Our government often looks to intervene- to help & protect us from the adverse effects of care.  However, indiscriminate use of regulation & process without a process of validation may lead to worse outcomes for the majority.  If we are truly serious about a better healthcare system through outcomes and transparency, shouldn’t all aspects of care be evaluated?  Legislation and legal process should not be given a free pass.


Saturday, March 29, 2014

Is Obamacare Good For Innovation?- It’s All in What You're Asking For

In a recent Forbes article (http://www.forbes.com/sites/robertpearl/2014/03/06/malcolm-gladwell-on-american-health-care-an-interview/)  Malcolm Gladwell sat down with Robert Pearl to discuss healthcare.  Although not thought of as an expert in this area, I’ve also found Gladwell to be one of the most creative minds in America.   One of Gladwell’s books on innovation (Tipping Point) is something of a roadmap for a new paradigm, showing how the crowd can be delivered to solve problems; it also outlines a role as an accelerator for the individual.  I’ve written (pleaded) about this call to action (http://alanpittmd.blogspot.com/2012/12/why-i-use-linkedin-and-hope-you-do_20.htm). In the interview Gladwell asks where Obamacare is good for innovation, and how to “nudge” the system forward.  For me, innovation responds to a problem.  Obamacare has redefined the ask for innovators.
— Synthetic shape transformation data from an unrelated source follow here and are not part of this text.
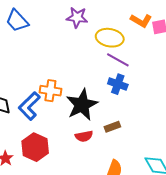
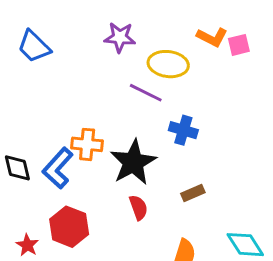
purple line: (118, 60) -> (146, 93), moved
brown rectangle: (112, 127) -> (193, 193), moved
red semicircle: (84, 136) -> (138, 208), turned -96

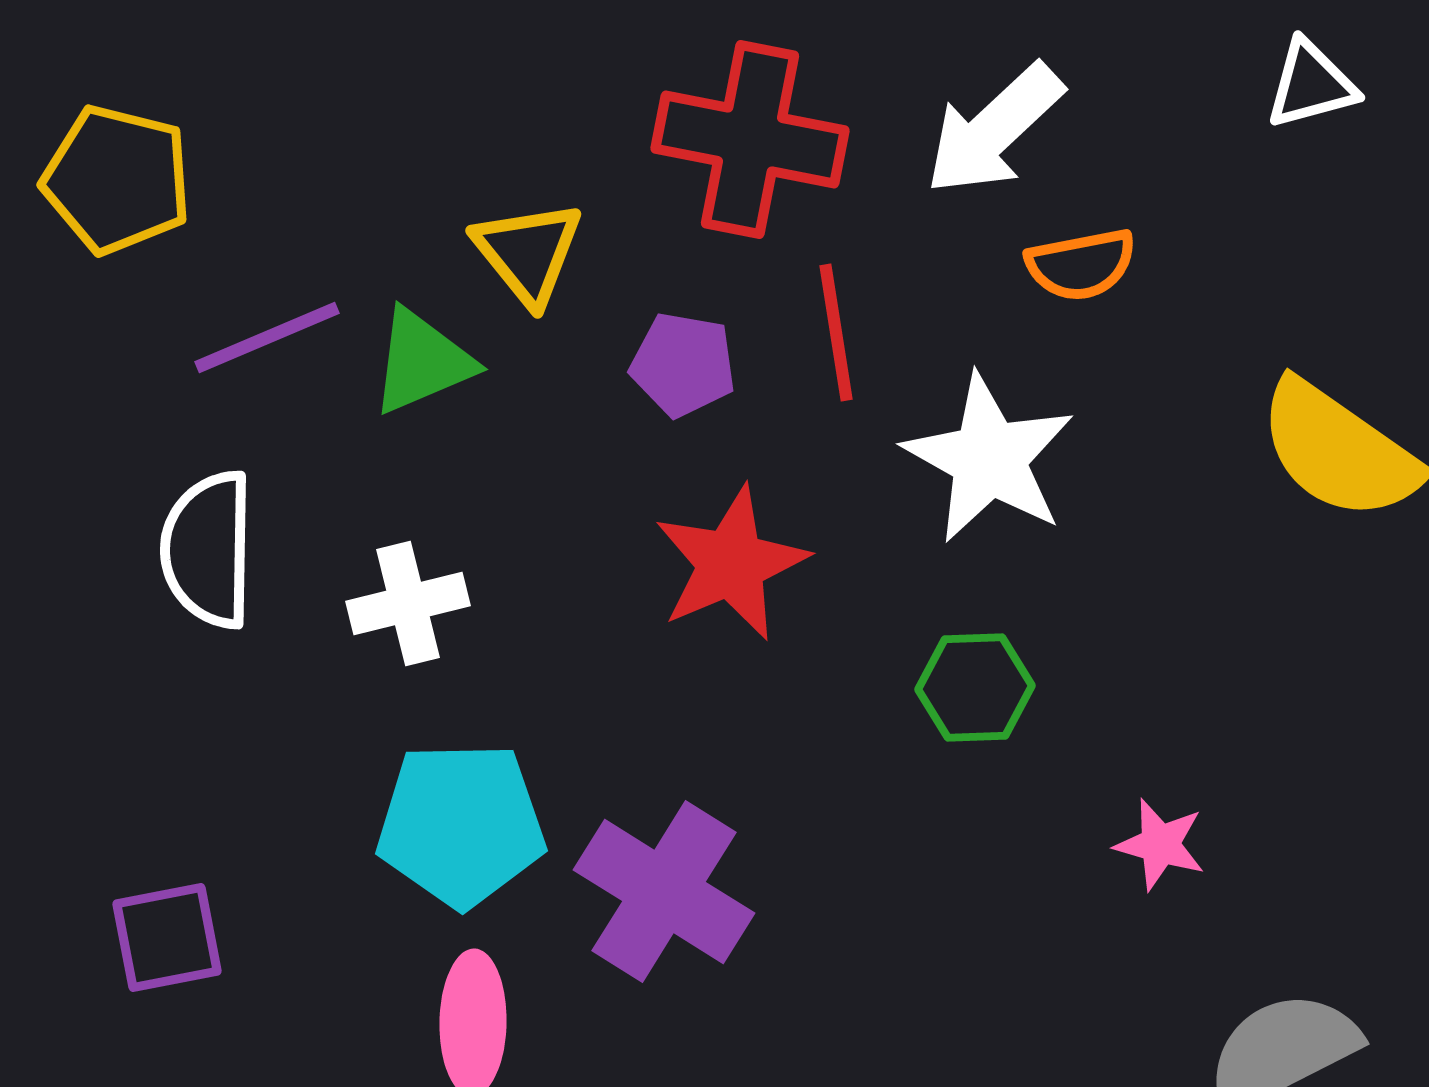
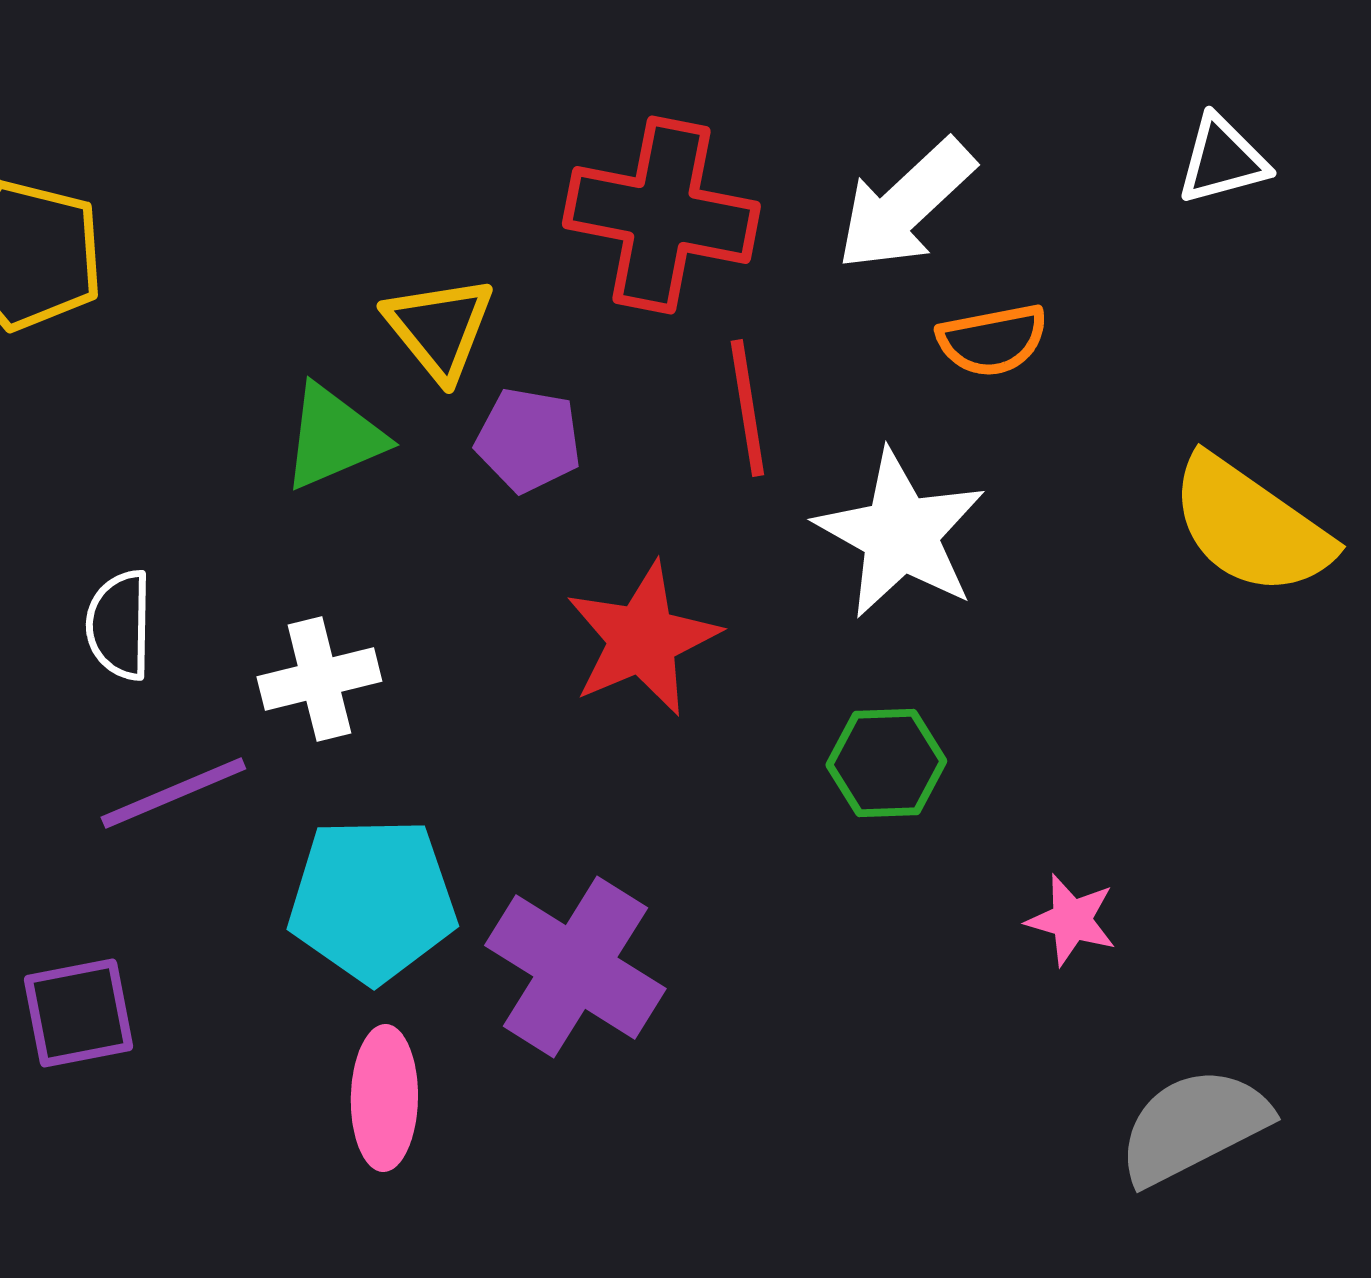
purple line: (267, 338) -> (173, 793), moved
purple pentagon: (683, 365) -> (528, 440), moved
white semicircle: (208, 550) -> (119, 625), size x0.7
Since the last great change in healthcare (Medicare/Medicaid in 1965), America embraced something of a losing battle, a war on death.  Like every country, our healthcare reflects our traditions, We value the trailblazer over the settler, the surgeon over the internist, heroic care over chronic care.  We’ve paid for ever increasing breakthroughs at the margins (end of life) while largely ignoring less costly, and less sexy gains in quality of life.  This has left us with the most expensive system in the world with limited success for the average citizen.  We don't live longer than other developed countries.  And one could argue whether a country that ruins their citizen's fiscal health when they get sick is not very civil. 

Obamacare is a required shift.  The current system, something of a snowball of stakeholders, is not sustainable.  We are moving from volume (fee for service) to value based care, from heroic to chronic care management.  As with many transitions we are now moving through the 5 stages of Kubler Ross's scale, caught somewhere between anger and depression.


In terms of innovation, it's all in what you ask for.  This is one of the most chaotic times in American Healthcare.  However, in chaos there is opportunity.  We are seeing the beginnings of innovative strategies focused on new forms of care delivery.  Both large and small opportunities are nudging their way forward.  Americans are the world's greatest innovators.  Fear not Mr. Gladwell.  We are processing the new rules of the game.